Il vergognoso ricatto, cui sono sottoposti oggi gli insegnanti precari, si può comprendere alla luce della celebre affermazione di Marx sulla condizione alienata del lavoratore: “ne viene quindi come conseguenza che l’’uomo (l’operaio) si sente libero soltanto nelle sue funzioni animali, come il mangiare, il bere, il procreare e tutt’al più ancora l’abitare una casa e il vestirsi, e invece si sente nulla più che una bestia nelle sue funzioni umane. Ciò che è animale diventa umano, e ciò che è umano diventa animale”. In verità, a mille e trecento euro di stipendio, per un padre o per una madre che devono spostarsi dalla Sicilia o dalla Sardegna, anche solo “l’abitare una casa”(in molti casi diventerebbe, per ragioni oggettive, una seconda casa) sarebbe problematico.
Il modo di presentare questi insegnanti, che lo stato è costretto ad assumere a causa della sentenza della Corte europea del novembre 2014 dopo averli sfruttati per decenni, è ben rappresentato dalla trasmissione “Agorà” del giorno 19/08/2015, nella quale un celebre giornalista dell’Unità apostrofa l’insegnante precaria Marcella Raiola, autrice di una scomoda lettera a Repubblica in cui la stessa insiste sul trasferimento forzato degli insegnanti da una regione all’altra, con un “Vattene a lavorare”.
Quel “Vattene a lavorare” restituisce, con tracotanza, la condizione di alienazione del lavoratore odierno. Il lavoro perde la sua natura di vero e proprio diritto, cessa di essere espressione dell’essenza umana e si rovescia in un coartante dovere assoluto: con un gigantesco passo del gambero siamo tornati indietro di oltre due secoli, se pensiamo che già la Costituzione francese del 1793, pietra miliare del pensiero democratico e radicale, sanciva invece il “diritto al lavoro”.
La funzione mistificatrice della narrazione mainstream che enfatizza, con toni miracolistici, la portata dell’assunzione dei precari, è utile all’occultamento delle vere questioni che non riguardano esclusivamente il mondo della scuola. Flessibilità, bassi salari, demansionamento, sono tutti strumenti funzionali al capitale, per piegare tutti i lavoratori, renderli facilmente sostituibili e duttili a fronte di qualsiasi esigenza del profitto.
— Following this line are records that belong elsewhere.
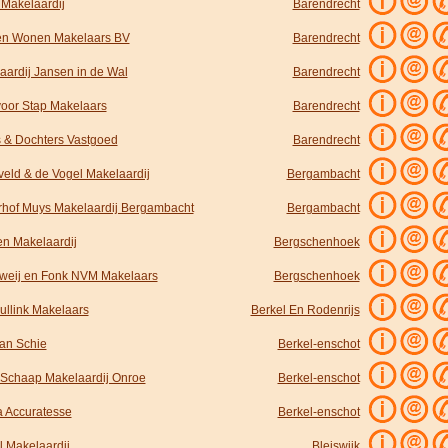
 Makelaardij
Barendrecht
en Wonen Makelaars BV
Barendrecht
aardij Jansen in de Wal
Barendrecht
voor Stap Makelaars
Barendrecht
 & Dochters Vastgoed
Barendrecht
veld & de Vogel Makelaardij
Bergambacht
hof Muys Makelaardij Bergambacht
Bergambacht
en Makelaardij
Bergschenhoek
weij en Fonk NVM Makelaars
Bergschenhoek
ullink Makelaars
Berkel En Rodenrijs
van Schie
Berkel-enschot
 Schaap Makelaardij Onroe
Berkel-enschot
ra Accuratesse
Berkel-enschot
l Makelaardij
Bleiswijk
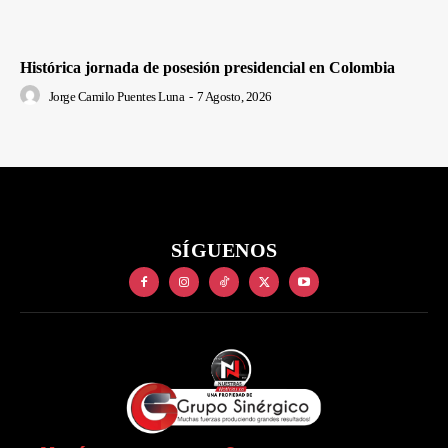
Histórica jornada de posesión presidencial en Colombia
Jorge Camilo Puentes Luna
-
7 Agosto, 2026
SÍGUENOS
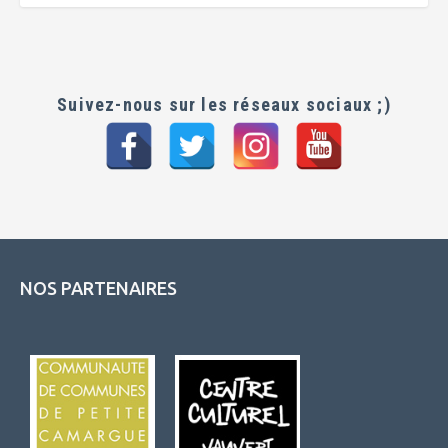
Suivez-nous sur les réseaux sociaux ;)
NOS PARTENAIRES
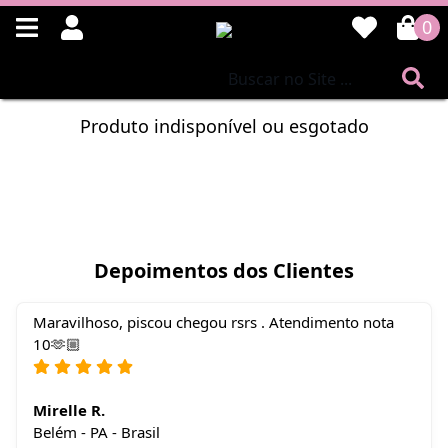
0
Produto indisponível ou esgotado
Depoimentos dos Clientes
Maravilhoso, piscou chegou rsrs . Atendimento nota
10🫶🏼
Mirelle R.
Belém - PA - Brasil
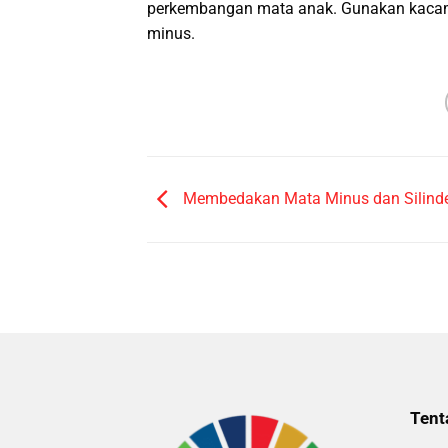
perkembangan mata anak. Gunakan kacam
minus.
Membedakan Mata Minus dan Silind
Tent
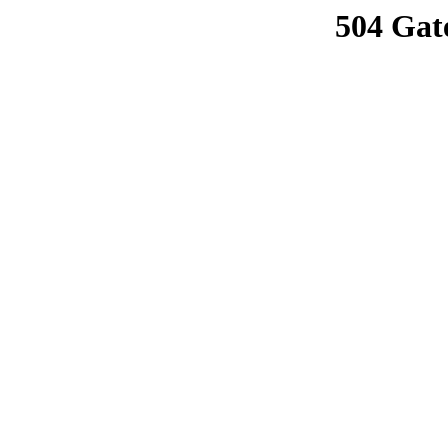
504 Gat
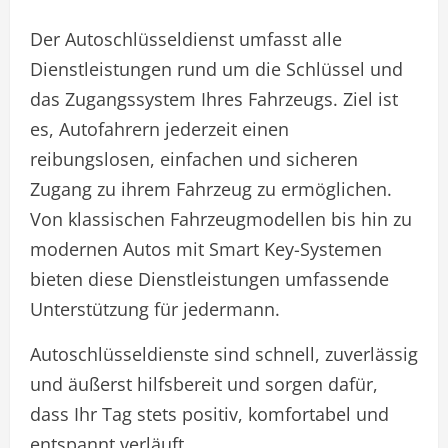
Der Autoschlüsseldienst umfasst alle
Dienstleistungen rund um die Schlüssel und
das Zugangssystem Ihres Fahrzeugs. Ziel ist
es, Autofahrern jederzeit einen
reibungslosen, einfachen und sicheren
Zugang zu ihrem Fahrzeug zu ermöglichen.
Von klassischen Fahrzeugmodellen bis hin zu
modernen Autos mit Smart Key-Systemen
bieten diese Dienstleistungen umfassende
Unterstützung für jedermann.
Autoschlüsseldienste sind schnell, zuverlässig
und äußerst hilfsbereit und sorgen dafür,
dass Ihr Tag stets positiv, komfortabel und
entspannt verläuft.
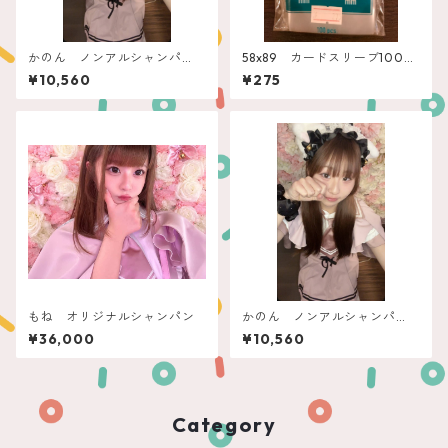
かのん ノンアルシャンパ
58x89 カードスリーブ100
ン ポールジロー
枚 エンゲームズ”アメリカン”
¥10,560
¥275
もね オリジナルシャンパン
かのん ノンアルシャンパ
ン ポムビオ
¥36,000
¥10,560
Category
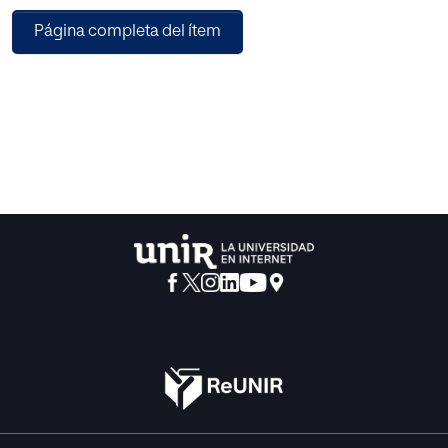
debe hacer con el menor impacto en el medio ambiente
Página completa del ítem
(Wei et al., 2007).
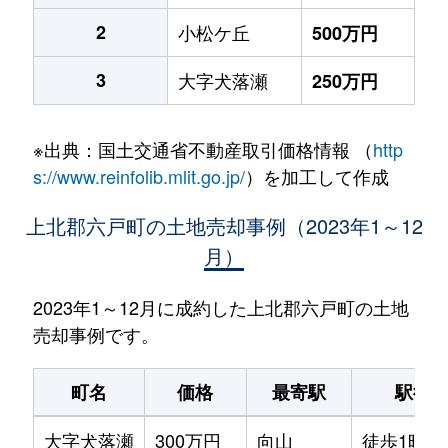
2
小松ケ丘
500万円
3
大字犬落瀬
250万円
※出典：国土交通省不動産取引価格情報 （
http
s://www.reinfolib.mlit.go.jp/
）を加工して作成
上北郡六戸町の土地売却事例（2023年1～12
月）
2023年1～12月に成約した上北郡六戸町の土地
売却事例です。
町名
価格
最寄駅
駅徒
大字犬落瀬
300万円
向山
徒歩1時間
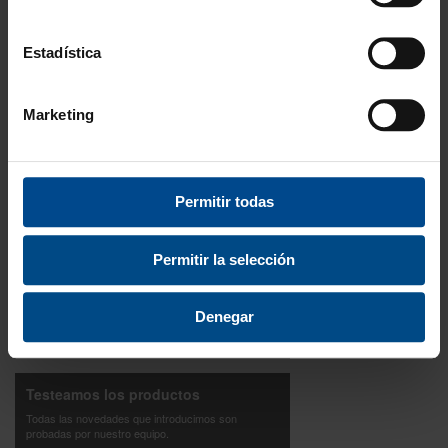
Disponibilidad
Amplio stock disponible
Estadística
Calidad
ISO 9001:2015
Marketing
Descubre todos nuestros beneficios
FORMAS DE PAGO
Permitir todas
Permitir la selección
3 Años de garantía
Denegar
Compra con total tranquilidad.
Testeamos los productos
Todas las novedades que introducimos son
probadas por nuestro equipo.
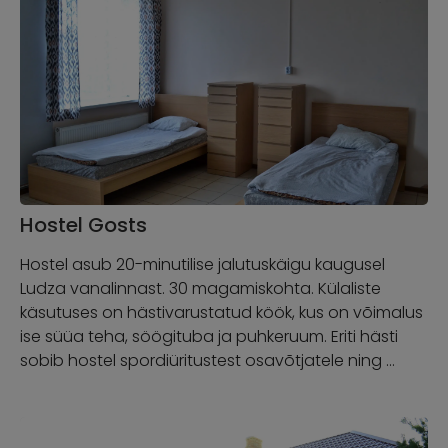
Hostel Gosts
Hostel asub 20-minutilise jalutuskäigu kaugusel
Ludza vanalinnast. 30 magamiskohta. Külaliste
käsutuses on hästivarustatud köök, kus on võimalus
ise süüa teha, söögituba ja puhkeruum. Eriti hästi
sobib hostel spordiüritustest osavõtjatele ning …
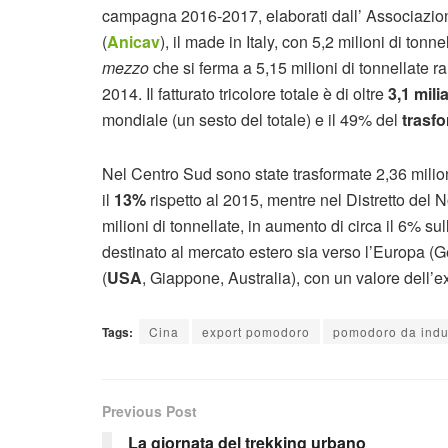
campagna 2016-2017, elaborati dall’ Associazion
(
Anicav
), il made in Italy, con 5,2 milioni di tonne
mezzo
che si ferma a 5,15 milioni di tonnellate r
2014. Il fatturato tricolore totale è di oltre
3,1 mili
mondiale (un sesto del totale) e il 49% del
trasf
Nel Centro Sud sono state trasformate 2,36 milion
il
13%
rispetto al 2015, mentre nel Distretto del N
milioni di tonnellate, in aumento di circa il 6% s
destinato al mercato estero sia verso l’Europa (G
(
USA
, Giappone, Australia), con un valore dell’ex
Tags:
Cina
export pomodoro
pomodoro da indu
Previous Post
La giornata del trekking urbano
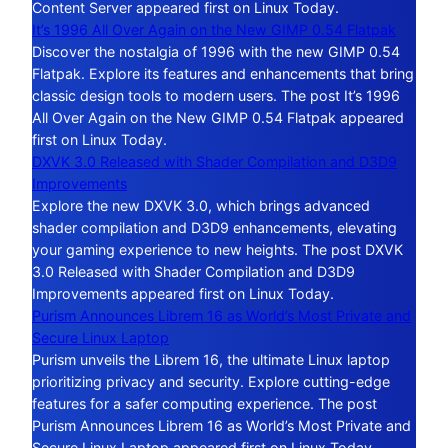
Content Server appeared first on Linux Today.
It’s 1996 All Over Again on the New GIMP 0.54 Flatpak
Discover the nostalgia of 1996 with the new GIMP 0.54
Flatpak. Explore its features and enhancements that bring
classic design tools to modern users. The post It’s 1996
All Over Again on the New GIMP 0.54 Flatpak appeared
first on Linux Today.
DXVK 3.0 Released with Shader Compilation and D3D9
Improvements
Explore the new DXVK 3.0, which brings advanced
shader compilation and D3D9 enhancements, elevating
your gaming experience to new heights. The post DXVK
3.0 Released with Shader Compilation and D3D9
Improvements appeared first on Linux Today.
Purism Announces Librem 16 as World’s Most Private and
Secure Linux Laptop
Purism unveils the Librem 16, the ultimate Linux laptop
prioritizing privacy and security. Explore cutting-edge
features for a safer computing experience. The post
Purism Announces Librem 16 as World’s Most Private and
Secure Linux Laptop appeared first on Linux Today.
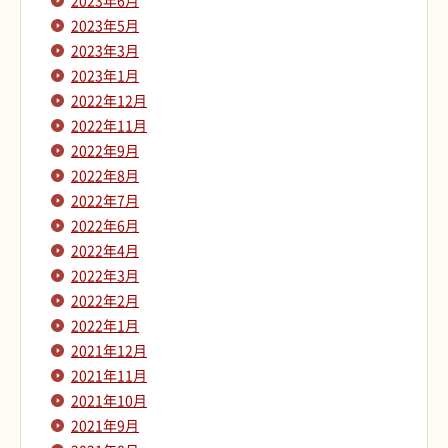
2023年6月
2023年5月
2023年3月
2023年1月
2022年12月
2022年11月
2022年9月
2022年8月
2022年7月
2022年6月
2022年4月
2022年3月
2022年2月
2022年1月
2021年12月
2021年11月
2021年10月
2021年9月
Grave sarebbe oggi separare la condizione di vita e di lavoro dei precari della scuola da tutte le altre forme di sfruttamento del lavoro: il modello Marchionne per l’industria, il modello Ikea per la grande distribuzione, lo sfruttamento aberrante nel campo della logistica o il sistema vessatorio-punitivo adottato nei confronti dei precari, rappresentano le molteplici facce opache di un prisma che si chiama mercato.
In fondo la “Buona scuola”, con la sua matrice aziendalistica, verticistica e autoritaria, rappresenta il laboratorio nel quale vengono sperimentati, prodotti e replicati, i meccanismi di potere e di sfruttamento. È proprio in questo sistema di potere che il docente finisce con l’essere strumento asservito, consapevolmente o meno, a logiche che penalizzano l’esercizio del libero pensiero e della libertà d’insegnamento, con ovvie ricadute sugli studenti e sul modello di società futura.
La parcellizzazione delle lotte ci porta oggi, come l’esperienza dimostra, di sconfitta in sconfitta. Più che un auspicio, l’unione delle lotte di tutti i lavoratori si afferma oggi, prepotentemente, come necessità.